Are you UK? I have something in my office - I think it's 750 Ti ish - that I don't use. Happy to help if gaming is a big hobby and your kit is that dire.
A traitor to the Crown! The card I have going spare is only a 560 Ti anyhow, so it wouldn't have been revolutionary. It barely runs vanilla Skyrim.
I'm in the USA but the only thing I have up for grabs at the moment is my 1000 year old 4890 Could be worse in 2017 I bought a 1050 for 175$ and I just recently snagged a almost unused one for 90 (sigh)

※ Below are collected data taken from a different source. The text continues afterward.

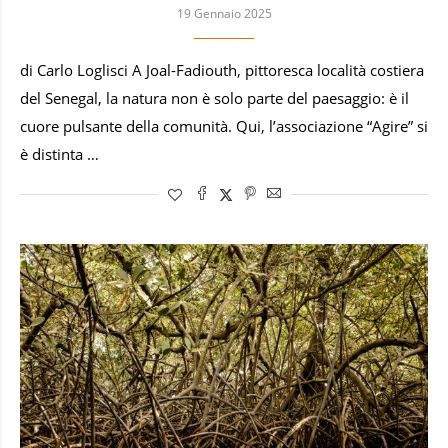
19 Gennaio 2025
di Carlo Loglisci A Joal-Fadiouth, pittoresca località costiera
del Senegal, la natura non è solo parte del paesaggio: è il
cuore pulsante della comunità. Qui, l’associazione “Agire” si
è distinta …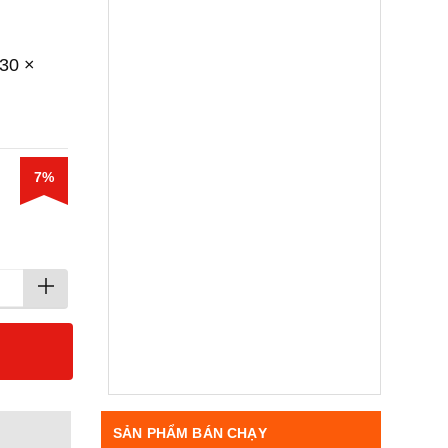
330 ×
7%
SẢN PHẨM BÁN CHẠY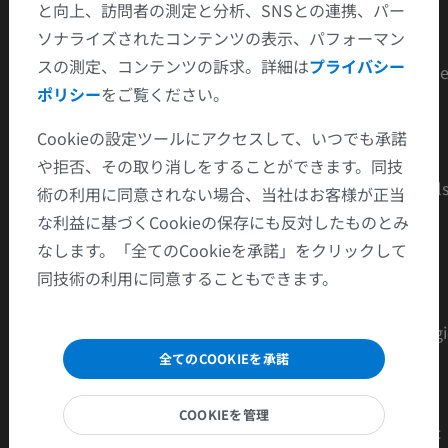
と向上、訪問者の測定と分析、SNSとの連携、パー
- % malignant : ~ 5 %
ソナライズされたコンテンツの表示、パフォーマン
スの測定、コンテンツの訴求。詳細は
プライバシー
- Thought to be benign but need follow-up to prove the
ポリシー
をご覧ください。
benignity by showing stability
Cookieの設定ツールにアクセスして、いつでも承諾
Bosniak III
や拒否、その取り消しをすることができます。同技
- Cystic masses with thickened irregular or smooth wall
術の利用に同意されない場合、当社はお客様が正当
or septa and in which measurable enhancement is
な利益に基づくCookieの保存にも反対したものとみ
present;
なします。「全てのCookieを承諾」をクリックして
同技術の利用に同意することもできます。
- % malignant : ~ 50%
- Need surgical intervention in most cases with histologi
diagnosis, as neoplasm cannot be excluded
全てのCOOKIEを承諾
- This category includes complicated hemorrhagic or
COOKIEを管理
infected cysts, multilocular cystic nephroma, and cystic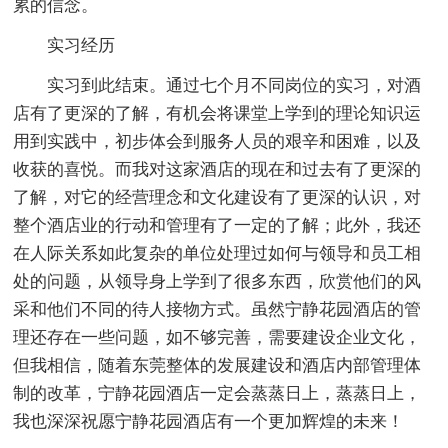
累的信念。
实习经历
实习到此结束。通过七个月不同岗位的实习，对酒
店有了更深的了解，有机会将课堂上学到的理论知识运
用到实践中，初步体会到服务人员的艰辛和困难，以及
收获的喜悦。而我对这家酒店的现在和过去有了更深的
了解，对它的经营理念和文化建设有了更深的认识，对
整个酒店业的行动和管理有了一定的了解；此外，我还
在人际关系如此复杂的单位处理过如何与领导和员工相
处的问题，从领导身上学到了很多东西，欣赏他们的风
采和他们不同的待人接物方式。虽然宁静花园酒店的管
理还存在一些问题，如不够完善，需要建设企业文化，
但我相信，随着东莞整体的发展建设和酒店内部管理体
制的改革，宁静花园酒店一定会蒸蒸日上，蒸蒸日上，
我也深深祝愿宁静花园酒店有一个更加辉煌的未来！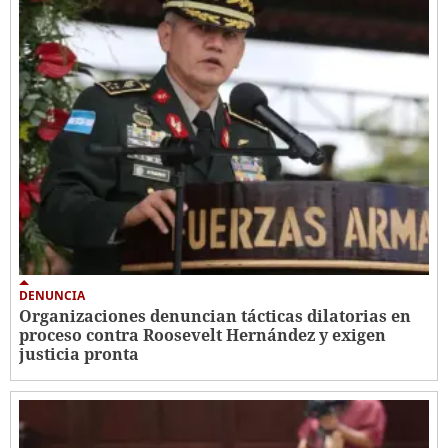
DENUNCIA
Organizaciones denuncian tácticas dilatorias en
proceso contra Roosevelt Hernández y exigen
justicia pronta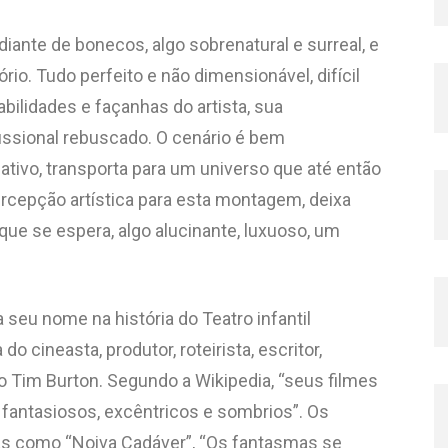
iante de bonecos, algo sobrenatural e surreal, e
rio. Tudo perfeito e não dimensionável, difícil
bilidades e façanhas do artista, sua
ssional rebuscado. O cenário é bem
tivo, transporta para um universo que até então
ercepção artística para esta montagem, deixa
que se espera, algo alucinante, luxuoso, um
 seu nome na história do Teatro infantil
o cineasta, produtor, roteirista, escritor,
 Tim Burton. Segundo a Wikipedia, “seus filmes
fantasiosos, excêntricos e sombrios”. Os
as como “Noiva Cadáver”, “Os fantasmas se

Booooo..... I think my £503 rtx 2080 Ti is dying. Luckily according to their serial number checker, it's still in EVGA 3 yr warranty. So I've Emailed them (their webform isn't working for me) request for "advanced RMA" (meaning they take money from me and ship replacement to me first, then refund me on completion). I was experimenting with memory overclock a couple days ago, noticed online people were getting +800 MHz whereas I can only get +400 MHz. No biggie, I lost the silicon raffle. Returned to run at stock or reduced power limits all the time. But then last night HL Alyx crashes the moment a level finishes loading. So today I investigated by running artifact scanning tools and found loads of artifacts. At -400 MHz (underclock) on the memory, no artifact and benchmarks run smoothly. At -200 MHz, the MSI artifact scanner would pick up loads of artifact. At factory stock, it would crash. Quick search seems to reveal early Micron variants are prone to failure. Downside of buying older second hand. edit: Now games still crashes and artifacts with -500 MHz downclock, this is the limit on Afterbuner slider edit2: EVGA advance RMA is not available to second hand buyers, only standard RMA
Managed to get a 3080FE ordered from Scan last night... and woke up to a cancellation email effectively accusing me of being a scalper Customer Service don’t know why the order was cancelled, and can’t see any reason it should have been, and can’t do anything about it. But did tell me it probably means I won’t be able to order one in the future as I’ll have a record of having ordered one already A really good way to ‘get cards in the hands of gamers’. Oh well.